ASSIGNED TASK
Look for the word "imageFORCE" in the data below, and copy every line that holds it.

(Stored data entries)

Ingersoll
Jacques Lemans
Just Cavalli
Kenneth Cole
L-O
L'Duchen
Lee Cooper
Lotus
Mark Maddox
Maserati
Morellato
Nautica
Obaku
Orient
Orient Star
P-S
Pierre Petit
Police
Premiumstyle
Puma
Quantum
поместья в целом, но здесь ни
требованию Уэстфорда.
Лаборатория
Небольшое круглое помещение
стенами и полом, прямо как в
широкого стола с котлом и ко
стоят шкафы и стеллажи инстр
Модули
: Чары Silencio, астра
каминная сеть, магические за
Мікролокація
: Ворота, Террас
--
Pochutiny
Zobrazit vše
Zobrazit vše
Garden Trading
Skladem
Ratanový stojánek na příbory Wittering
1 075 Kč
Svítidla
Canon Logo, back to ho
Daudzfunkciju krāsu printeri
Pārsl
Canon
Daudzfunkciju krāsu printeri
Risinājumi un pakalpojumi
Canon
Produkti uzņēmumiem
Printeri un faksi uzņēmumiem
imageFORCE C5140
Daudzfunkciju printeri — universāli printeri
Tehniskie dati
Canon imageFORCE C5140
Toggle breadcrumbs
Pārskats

REPLY TO THE TASK
imageFORCE C5140
Canon imageFORCE C5140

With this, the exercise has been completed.